Extracted page text data
----

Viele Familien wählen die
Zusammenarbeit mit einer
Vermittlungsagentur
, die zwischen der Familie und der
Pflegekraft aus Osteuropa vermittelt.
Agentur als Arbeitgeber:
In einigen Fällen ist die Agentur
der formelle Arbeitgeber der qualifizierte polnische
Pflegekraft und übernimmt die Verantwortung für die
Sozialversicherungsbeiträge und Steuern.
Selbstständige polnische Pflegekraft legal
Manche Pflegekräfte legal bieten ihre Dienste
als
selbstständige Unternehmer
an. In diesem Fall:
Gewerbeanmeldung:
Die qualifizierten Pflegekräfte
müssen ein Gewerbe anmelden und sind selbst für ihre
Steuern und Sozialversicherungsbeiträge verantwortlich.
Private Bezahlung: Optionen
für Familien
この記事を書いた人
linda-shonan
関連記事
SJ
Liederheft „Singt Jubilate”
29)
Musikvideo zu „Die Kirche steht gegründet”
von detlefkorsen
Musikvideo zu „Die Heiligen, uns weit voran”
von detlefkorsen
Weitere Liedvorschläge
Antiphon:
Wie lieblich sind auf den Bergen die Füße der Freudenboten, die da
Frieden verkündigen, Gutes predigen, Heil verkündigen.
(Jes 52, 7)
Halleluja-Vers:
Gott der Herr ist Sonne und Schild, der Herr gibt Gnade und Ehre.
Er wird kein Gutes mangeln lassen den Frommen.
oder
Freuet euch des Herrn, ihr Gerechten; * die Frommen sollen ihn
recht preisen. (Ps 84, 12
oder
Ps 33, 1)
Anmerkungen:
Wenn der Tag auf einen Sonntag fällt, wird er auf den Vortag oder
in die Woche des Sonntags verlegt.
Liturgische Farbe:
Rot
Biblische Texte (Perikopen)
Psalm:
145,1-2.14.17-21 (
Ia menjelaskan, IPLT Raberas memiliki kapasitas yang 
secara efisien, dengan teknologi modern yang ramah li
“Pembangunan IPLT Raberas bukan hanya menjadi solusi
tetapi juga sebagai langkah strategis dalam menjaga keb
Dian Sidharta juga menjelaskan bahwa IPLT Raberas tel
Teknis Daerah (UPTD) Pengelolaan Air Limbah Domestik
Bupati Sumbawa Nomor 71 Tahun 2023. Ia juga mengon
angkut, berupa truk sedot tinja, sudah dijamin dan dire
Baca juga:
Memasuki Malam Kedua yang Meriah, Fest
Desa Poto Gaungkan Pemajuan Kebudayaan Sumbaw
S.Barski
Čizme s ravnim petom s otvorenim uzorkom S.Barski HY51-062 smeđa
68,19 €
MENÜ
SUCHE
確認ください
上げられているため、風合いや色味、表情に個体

----

Task description = Whenever the word "menjelaskan" shows up in a line above, copy that line.

Task answer =
Ia menjelaskan, IPLT Raberas memiliki kapasitas yang 
Dian Sidharta juga menjelaskan bahwa IPLT Raberas tel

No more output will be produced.